Instructions for the task ->
Retype the data that follows line by line, exactly, and leave its pictures out.

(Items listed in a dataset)
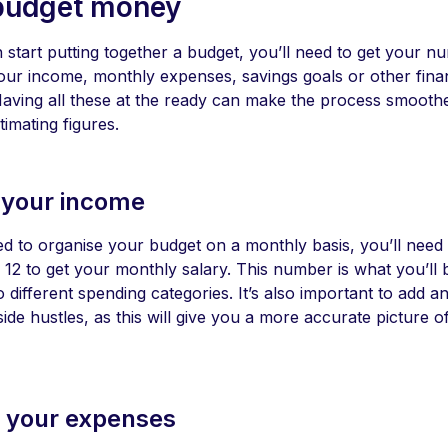
budget money
start putting together a budget, you’ll need to get your nu
our income, monthly expenses, savings goals or other financ
Having all these at the ready can make the process smooth
stimating figures.
 your income
ed to organise your budget on a monthly basis, you’ll need 
12 to get your monthly salary. This number is what you’ll 
to different spending categories. It’s also important to add
de hustles, as this will give you a more accurate picture 
t your expenses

Output below ->
budget money
start putting together a budget, you’ll need to get your nu
our income, monthly expenses, savings goals or other financ
Having all these at the ready can make the process smooth
stimating figures.
 your income
ed to organise your budget on a monthly basis, you’ll need 
12 to get your monthly salary. This number is what you’ll 
to different spending categories. It’s also important to add
de hustles, as this will give you a more accurate picture 
t your expenses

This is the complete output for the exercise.